The Environmental Working Group, a Washington-based environmental nonprofit, said it is “irresponsible” for the petroleum industry and the government to use dispersant, which contains heavy metals, arsenic, chromium and copper, with so little understanding of its long-term effects.
Indeed, little research has been done on that question.
Beth McGee, a toxicologist and one of the authors of a 2005 National Academy of Sciences report on dispersants, said the researchers never studied human effects.
“We hadn’t even assumed that we would have a spill that would drag on this long and be using the amount of dispersants that they’ve used,” McGee said.
Federal agencies can’t seem to agree on whether the dispersants are a threat to humans or sea life.
In May, Environmental Protection Agency Administrator Lisa Jackson warned that “BP has used dispersants in ways never seen before.
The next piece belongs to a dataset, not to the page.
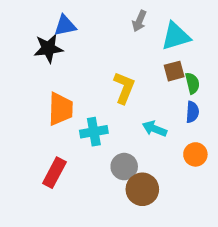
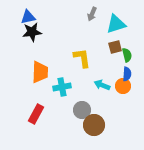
blue triangle: (65, 26) -> (28, 17), moved
yellow L-shape: (124, 88) -> (82, 58), turned -30
orange circle: (195, 154) -> (123, 86), moved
That is in terms of both the amount applied —— which is approaching a world record – and in the method of application.”
The agency asked the company to cut back on its use of dispersants, but ruled that it was the lesser of two evils, with oil the greater threat.
Susan Shaw, a marine toxicologist who founded the Marine Environmental Research Institute, criticizes the use of dispersants for a number of reasons, including that they can cause heart palpitations, chronic headaches and even bleeding if they come in contact with a worker’s skin or are inhaled.
But Shaw said the current lab testing for the presence of oil may be enough to detect dispersants in seafood because dispersants are unlikely to be present without oil.
Sniffers who smell dispersant during their tests must flag the sample as an adulterated product, which is illegal to sell. But the FDA has not included compounds found in dispersants as part of its lab testing protocol.
“Available information indicates that the dispersants being used to combat the oil spill do not accumulate in seafood,” spokesman Sebastian Cianci said. “Therefore, there is no public health concern from them due to seafood consumption.”